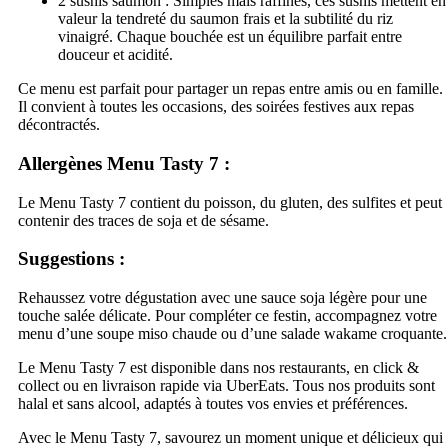
2 sushis saumon : Simples mais raffinés, ces sushis mettent en
valeur la tendreté du saumon frais et la subtilité du riz
vinaigré. Chaque bouchée est un équilibre parfait entre
douceur et acidité.
Ce menu est parfait pour partager un repas entre amis ou en famille.
Il convient à toutes les occasions, des soirées festives aux repas
décontractés.
Allergènes
Menu Tasty 7
:
Le Menu Tasty 7 contient du poisson, du gluten, des sulfites et peut
contenir des traces de soja et de sésame.
Suggestions :
Rehaussez votre dégustation avec une sauce soja légère pour une
touche salée délicate. Pour compléter ce festin, accompagnez votre
menu d’une soupe miso chaude ou d’une salade wakame croquante.
Le Menu Tasty 7 est disponible dans nos restaurants, en click &
collect ou en livraison rapide via UberEats. Tous nos produits sont
halal et sans alcool, adaptés à toutes vos envies et préférences.
Avec le Menu Tasty 7, savourez un moment unique et délicieux qui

» **TASK**: Reproduce the data above in full, exactly, with the images removed.

» **TASK RESPONSE**:
2 sushis saumon : Simples mais raffinés, ces sushis mettent en
valeur la tendreté du saumon frais et la subtilité du riz
vinaigré. Chaque bouchée est un équilibre parfait entre
douceur et acidité.
Ce menu est parfait pour partager un repas entre amis ou en famille.
Il convient à toutes les occasions, des soirées festives aux repas
décontractés.
Allergènes
Menu Tasty 7
:
Le Menu Tasty 7 contient du poisson, du gluten, des sulfites et peut
contenir des traces de soja et de sésame.
Suggestions :
Rehaussez votre dégustation avec une sauce soja légère pour une
touche salée délicate. Pour compléter ce festin, accompagnez votre
menu d’une soupe miso chaude ou d’une salade wakame croquante.
Le Menu Tasty 7 est disponible dans nos restaurants, en click &
collect ou en livraison rapide via UberEats. Tous nos produits sont
halal et sans alcool, adaptés à toutes vos envies et préférences.
Avec le Menu Tasty 7, savourez un moment unique et délicieux qui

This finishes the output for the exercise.